I adore my husband, but there’s one thing that’s clear. He is so NOT a Penelope. (Or “Benelope” as Meredith’s husband so cleverly monikered the male members of our tribe.) He’s got a ton of other great qualities—he’s funny, he’s athletic, he’s a hard worker and the best dad—but like a lot of guys, being supremely organized just isn’t one of his strengths.
Do you know what he said to me just the other night? I was exhausted after a full morning of caring for the baby followed by 8+ hours of work. I had just emerged from my work cave (my office is in the furthest downstairs corner of our home) and plopped myself down on the couch. The baby was already asleep and I was ready to finally have some much-needed down time before bed…when I look over to my left and see a huge pile of toys strewn across the living room carpet. Sigh. Not what a Penelope likes to see after a long, tiresome day.
So I quip, “Guess I’m cleaning that up in the morning!” to which he replies, “Yeah…I feel like it’s pointless to clean. I put the toys away and the baby just whips them back out. I’m not going to chase him around cleaning all day.”
My Penelope ears were not surprised. He then goes on to say, “You shouldn’t clean up, either!”
Wait. Whaaaaa? What do you MEAN I should stop cleaning house? If I don’t do it, who will? What will become of our home? I couldn’t help but picture us living in a horrific scene from the show Hoarders.
Photo courtesy of A&E
Obviously I’m going to continue picking up the place, but this is just ONE example of how un-Benelope my husband is. He isn’t dirty, to be fair. That’s not the issue at all. It’s just that he’s untidy. He doesn’t mind clutter. He doesn’t seem to notice the crumbs left on the countertop after he fixes himself a sandwich. He doesn’t seem to have the urge to put away the pickles and the mustard immediately after fixing said sandwich. He’s totally and 100% A-OK with that crumby, condimenty mess. What’s the big deal? He’ll pick it up “later.”
And even though I’ve been dealing with it for a good decade, it still drives my Penelope self NUTS.
But here’s the kicker, and something that I’ve realized while struggling to balance my OCD with his A-OK: My hubby’s laid-back, nonchalant attitude is exactly what I need to help balance out my Type-A perfectionism. I admit, it was really tough to get used to at first. For the first 6 months after moving in together, we were at each other’s throats. Gone were the days of my apartment looking like a scene from an IKEA showroom. No longer was everything consistently in its place, perfectly color-coordinated, and in height order with labels facing front. My organized and carefully-constructed sanctuary now inhabited another member, who was more ‘bull in a china shop’ than ‘orderly neat freak’.

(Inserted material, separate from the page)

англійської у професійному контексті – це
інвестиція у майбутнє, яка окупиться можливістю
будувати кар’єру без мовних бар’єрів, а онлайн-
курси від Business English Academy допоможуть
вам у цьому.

Over time, his un-Benelopeness taught me two very important concepts: I had to learn to relax and to compromise.
The lightbulb moment came years ago, after I complained for the hundred-and-twelfth time about a messy countertop. To which he responded, “I just don’t see what you see. If I thought there was a mess there, I would clean it.”

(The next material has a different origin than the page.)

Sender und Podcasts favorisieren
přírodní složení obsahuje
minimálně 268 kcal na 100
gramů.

There it is. This simple statement put everything into perspective for me. He’s not being inconsiderate or selfish or uncaring with his minor messes. He’s not trying to tick me off. He just truly doesn’t notice these little messes that to me, might as well be flashing neon “CLEAN ME!” lights. He has blinders on by no fault of his own. It’s just the way he’s wired. Just like being a Penelope is how I’m wired.
I’ve learned to embrace our organizational differences and let them be (or, very carefully choose my battles). Sure, he’s tamed my OCD, clean-and-organized ways a bit, but he’s also mellowed me out overall. I no longer freak out if there are dishes in the sink overnight or toys on the floor all afternoon. I don’t stress if I’m too tired to vacuum that day. I’m OK with letting spontaneity get in the way of routine.
Does this mean I’m no longer a Penelope? I wouldn’t go that far. But I’m much less rigid these days and it’s actually proving beneficial with everything I’ve got on my plate. The way I see it, if mellowing out about our household leads to a greater sense of calm and peace of mind overall? I’ll take it. Even if it does mean my house isn’t Better Homes & Gardens cover-worthy 24/7.
QUESTION: Do you have a partner who just isn’t a Penelope/Benelope? How do you handle it? Has it affected your organized and tidy ways, for better or for worse?